Em geral, os planos incluem a possibilidade do IPTU progressivo, por exemplo. No entanto, deveriam delimitar a área de aplicação, como define o Estatuto da Cidade, porém os municípios nem isso fazem. Alguns municípios dão indicações para regulamentação que contêm uma série de isenções que inviabilizam o instrumento. Em muitos planos, como o plano do Rio de Janeiro (que, aliás, não foi contemplado na pesquisa), por exemplo, o IPTU progressivo não vale para áreas que tenham qualquer atividade econômica que não necessite de edificação para acontecer. Mas o que isso significa? Qualquer coisa! Há muitos planos que dão isenções para estacionamentos. Em Caxias tem uma área que o lote mínimo para aplicar o IPTU progressivo é de 50 mil m².
Apesar dos casos, o instrumento é um avanço do Estatuto. Aliás, talvez seja cedo para avaliar o Estatuto da Cidade, os planos diretores acabaram de ser aprovados, até agora verificamos que aconteceu muito pouco; talvez daqui a 20 anos o país possa já estar fazendo uso dos seus instrumentos de forma mais efetiva.
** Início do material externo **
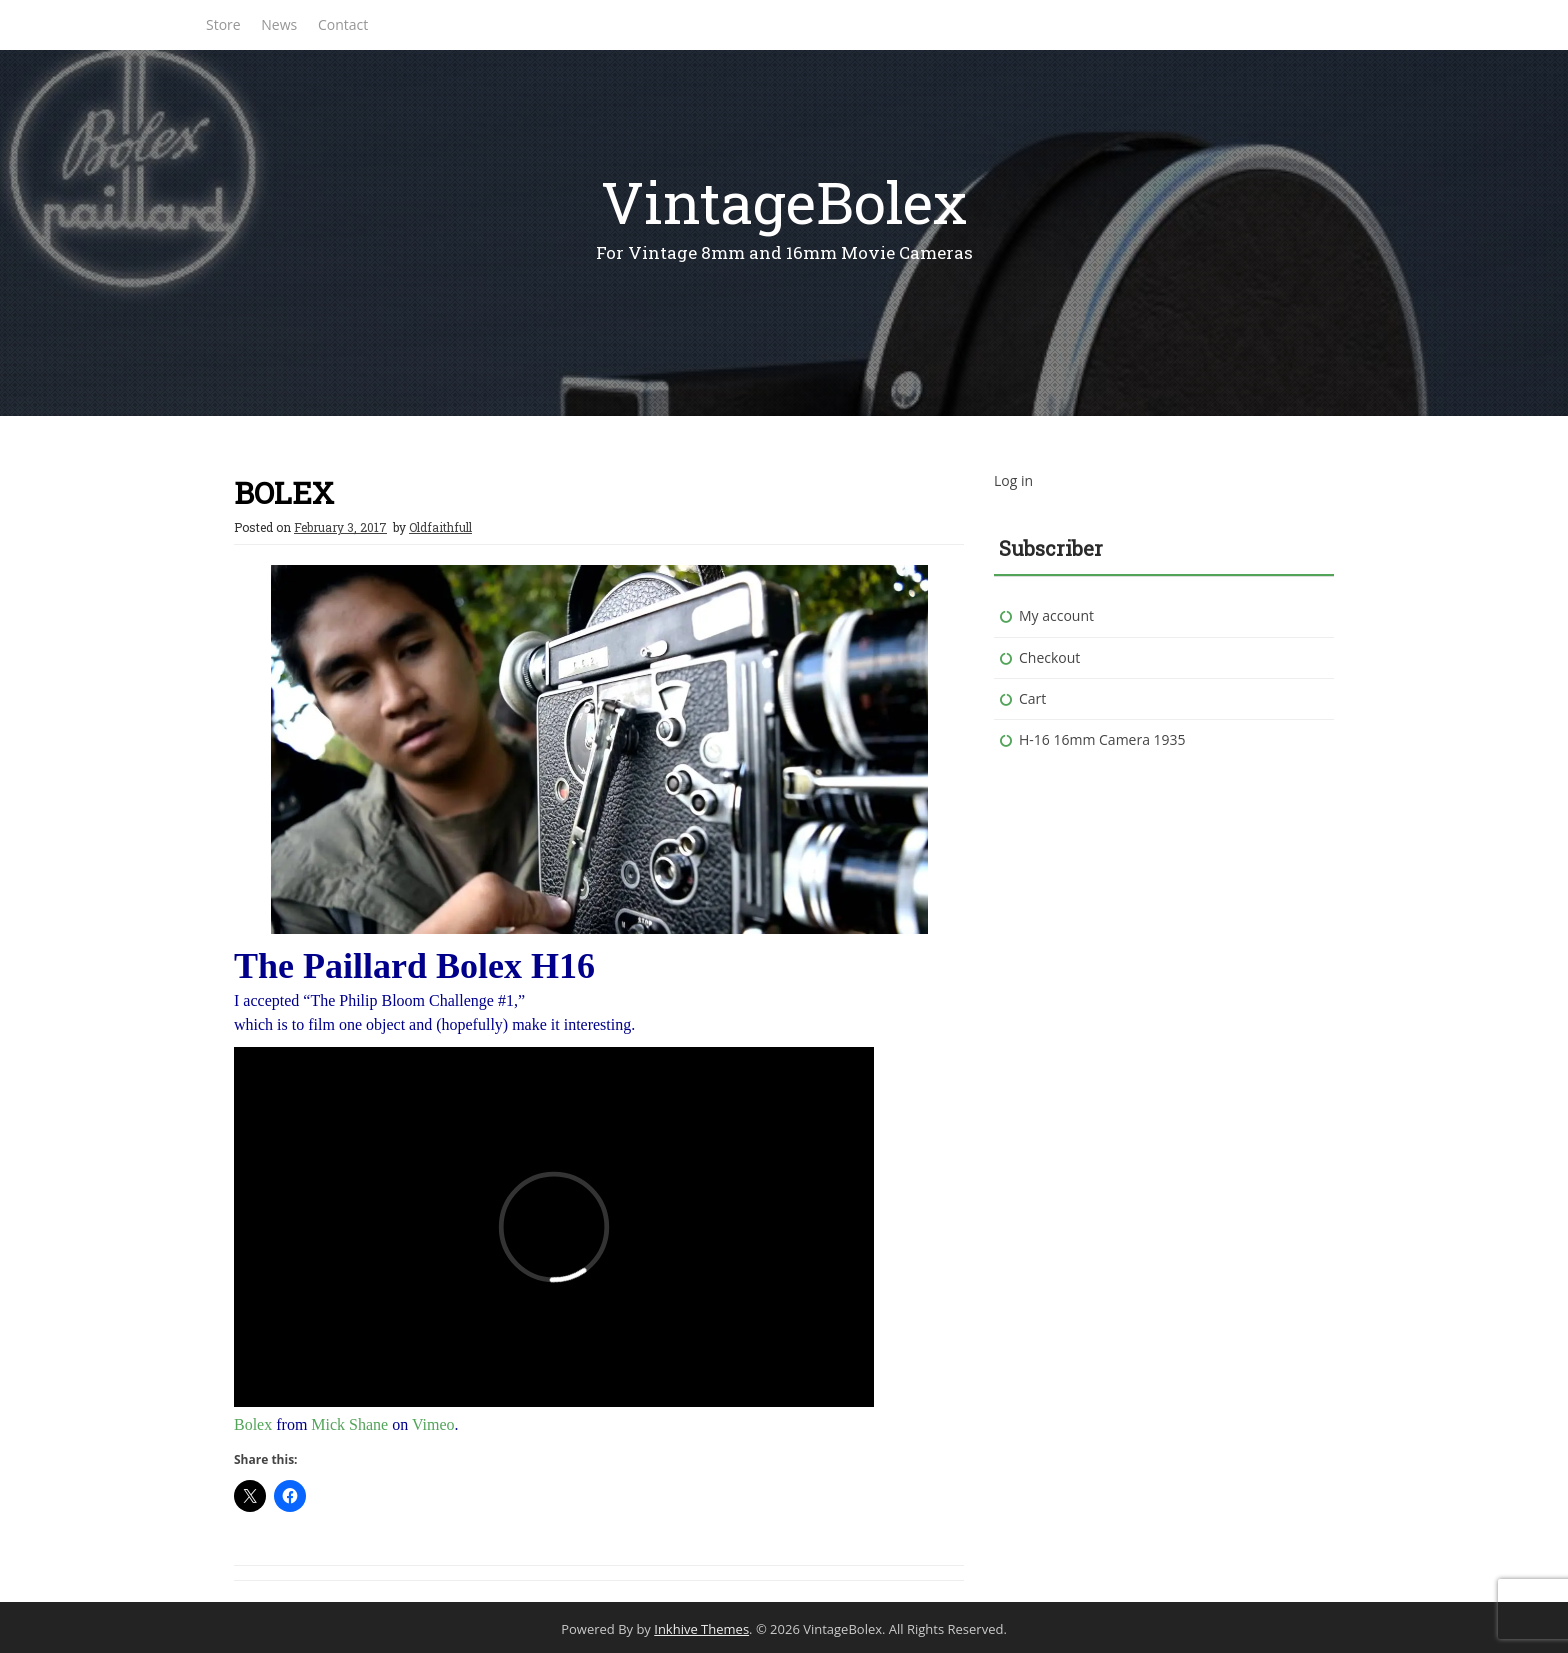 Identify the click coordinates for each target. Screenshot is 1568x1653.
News (279, 24)
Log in (1013, 480)
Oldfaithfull (440, 527)
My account (1056, 615)
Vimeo (433, 1424)
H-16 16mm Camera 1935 (1102, 739)
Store (223, 24)
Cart (1032, 698)
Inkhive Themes (701, 1629)
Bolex (253, 1424)
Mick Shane (349, 1424)
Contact (343, 24)
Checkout (1049, 657)
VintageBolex (784, 201) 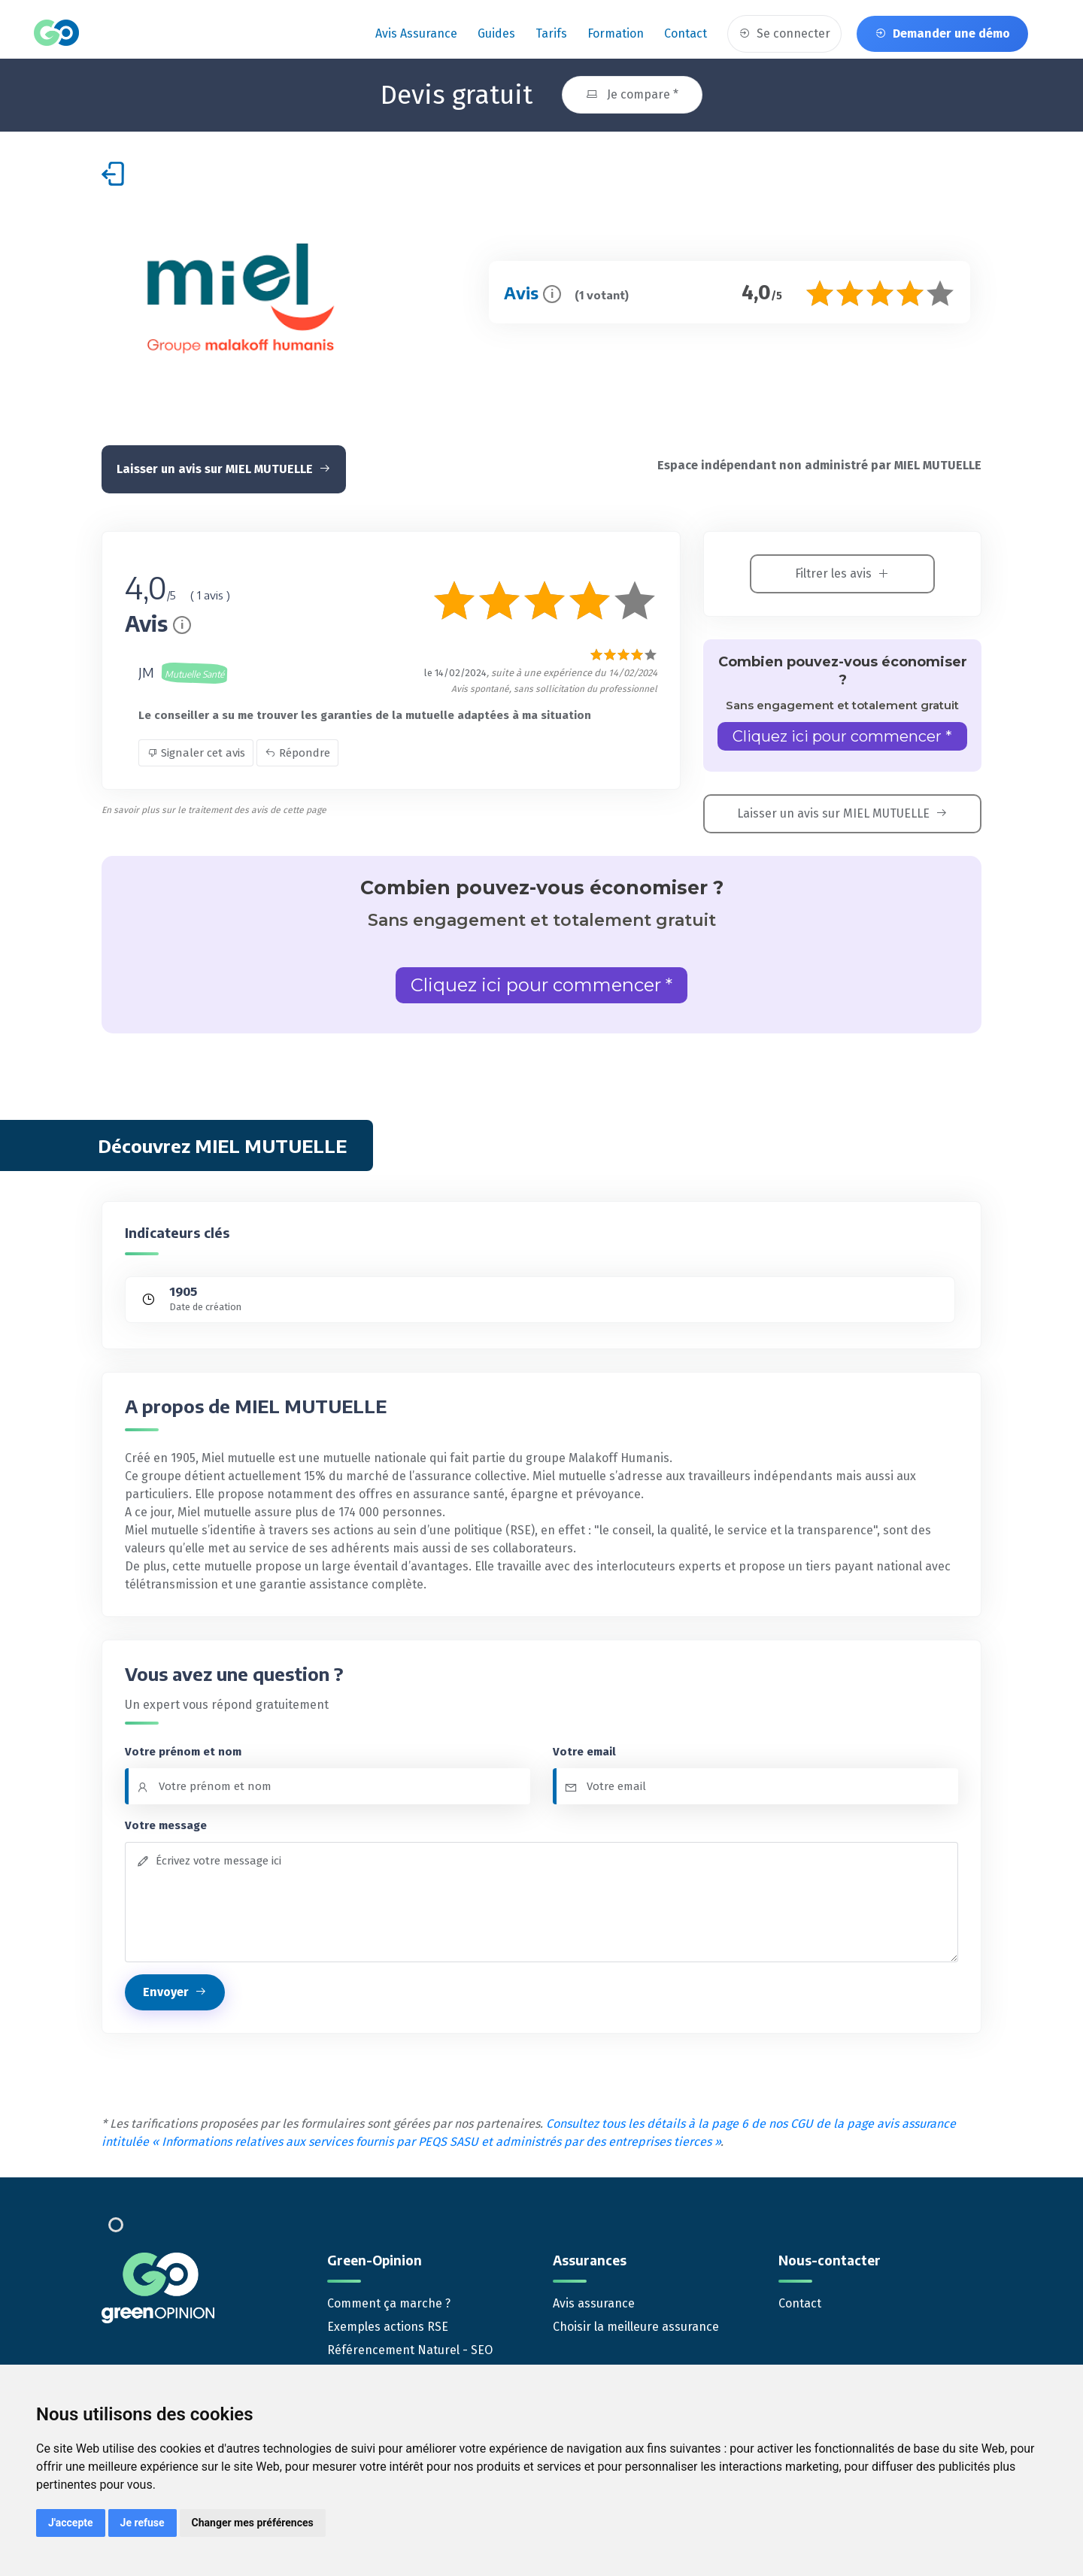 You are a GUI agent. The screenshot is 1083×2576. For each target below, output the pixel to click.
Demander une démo (942, 33)
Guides (496, 33)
Mas é possível também que as coisas não evoluam em direção aos instrumentos voltados para redistribuição de renda e promoção da função social da propriedade, mas, ao contrário, que se acentuem os processos que acirram as desigualdades por meio de operações urbanas que amarram investimentos públicos com interesses privados, como vem acontecendo em muitos lugares. Quer dizer, são dois caminhos em conflito, e os dois legitimados no Estatuto da Cidade.
Há muito o que pesquisar ainda. Com relação ao material disponível da pesquisa nacional, para dar continuidade à avaliação da implementação do Estatuto, podemos investigar com cuidado os estudos de caso, porque podem nos dar um mapa dos processos, da implementação dos instrumentos, como isso está sendo feito.
E na sua opinião o que se deve fazer para avançar mais na implementação do Estatuto da Cidade?
Essa pesquisa mostrou que o plano diretor não pode ser a ênfase para o avanço dos princípios e diretrizes do Estatuto. Apesar de a Lei dizer que o plano diretor é a principal ferramenta para sua implementação, está mostrado que o plano diretor vai ajudar muito pouco o Estatuto da Cidade, embora ele seja um campo de luta que não deve ser abandonado, ou recusado. Mas devem ser delineados outros caminhos, que passam pela definição do orçamento, das prioridades de gestão etc. Lembro das expectativas em torno da orientação do Estatuto que aponta que os orçamentos devem respeitar os planos diretores, mas os planos não têm qualquer orientação objetiva referente a gastos orçamentários – com exceção de pouquíssimos casos. Ou seja, a tradicional esquizofrenia marcada pela diferença entre o que o plano diretor define e o que o prefeito executa continua igual.